Selon le ministère des Sciences, de l'Innovation et de la Technologie, les adolescents seront répartis en plusieurs groupes. Certains verront leur accès à ces applications totalement désactivé, tandis que d'autres n'auront pas accès aux réseaux durant la nuit. Un troisième groupe aura une limite d'une heure par jour sur les plateformes les plus prisées comme Instagram et TikTok. Les résultats de ces groupes seront comparés à ceux d'un quatrième groupe, qui conservera un accès illimité.
Liz Kendall, secrétaire d'État à la Technologie, a mentionné que ce projet permettra de recueillir «les données nécessaires pour guider les futures décisions», soulignant l'importance de l'expérience des familles dans cette équation. Ce projet intervient dans un contexte où des pays comme l'Australie ont déjà pris des mesures similaires, interdisant l'accès aux moins de 16 ans.

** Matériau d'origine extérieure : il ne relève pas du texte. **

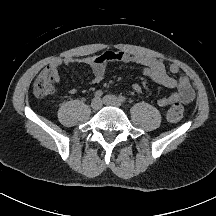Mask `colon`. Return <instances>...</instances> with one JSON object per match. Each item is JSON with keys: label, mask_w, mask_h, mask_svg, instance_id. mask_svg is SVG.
<instances>
[{"label": "colon", "mask_w": 216, "mask_h": 216, "mask_svg": "<svg viewBox=\"0 0 216 216\" xmlns=\"http://www.w3.org/2000/svg\"><path fill=\"white\" fill-rule=\"evenodd\" d=\"M54 90V76L49 71H43L35 79L32 92L36 98H44L50 95ZM184 116V108L181 104L176 103L167 111V120L171 123L181 121Z\"/></svg>", "instance_id": "1"}]
</instances>
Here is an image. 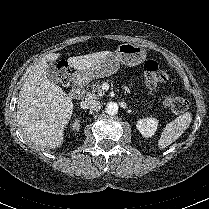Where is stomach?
Instances as JSON below:
<instances>
[{"label":"stomach","mask_w":209,"mask_h":209,"mask_svg":"<svg viewBox=\"0 0 209 209\" xmlns=\"http://www.w3.org/2000/svg\"><path fill=\"white\" fill-rule=\"evenodd\" d=\"M146 58V49L139 44L125 43L118 46L115 53H111L100 59L92 68L79 72V79L90 81L115 73L120 63L127 66H136Z\"/></svg>","instance_id":"stomach-1"}]
</instances>
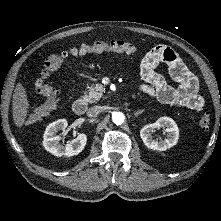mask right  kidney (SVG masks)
Returning a JSON list of instances; mask_svg holds the SVG:
<instances>
[{"label": "right kidney", "mask_w": 221, "mask_h": 221, "mask_svg": "<svg viewBox=\"0 0 221 221\" xmlns=\"http://www.w3.org/2000/svg\"><path fill=\"white\" fill-rule=\"evenodd\" d=\"M68 126L66 119H59L49 124L44 133L43 146L51 154L61 156H74L78 155L84 149L87 136L79 133L78 136L70 143L63 144L60 142V137L56 135L59 130H65Z\"/></svg>", "instance_id": "obj_1"}]
</instances>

La France, de son côté, a récemment débattu d'une proposition de loi visant à interdire l'utilisation des réseaux sociaux aux moins de 15 ans, faisant écho aux préoccupations croissantes concernant la sécurité en ligne des jeunes.
Ce projet pilote britannique fait également partie d'une consultation plus large sur la régulation des réseaux. Celle-ci examine non seulement une interdiction, mais également des dispositifs comme le «scrolling» qui encouragent une utilisation addictive. Malgré les réticences, comme celles exprimées par certains députés, cette consultation pourrait jouer un rôle crucial dans l'élaboration d'éventuelles législations.
Des figures publiques, telles que l'acteur Hugh Grant, ont exhorté le gouvernement à adopter des mesures plus strictes pour protéger les jeunes utilisateurs, arguant que les parents ne peuvent pas faire face seuls aux dangers des réseaux sociaux. Toutefois, des experts soulignent que ces restrictions peuvent être facilement contournées, et plaident pour une responsabilité accrue des plateformes dans la régulation de leurs contenus.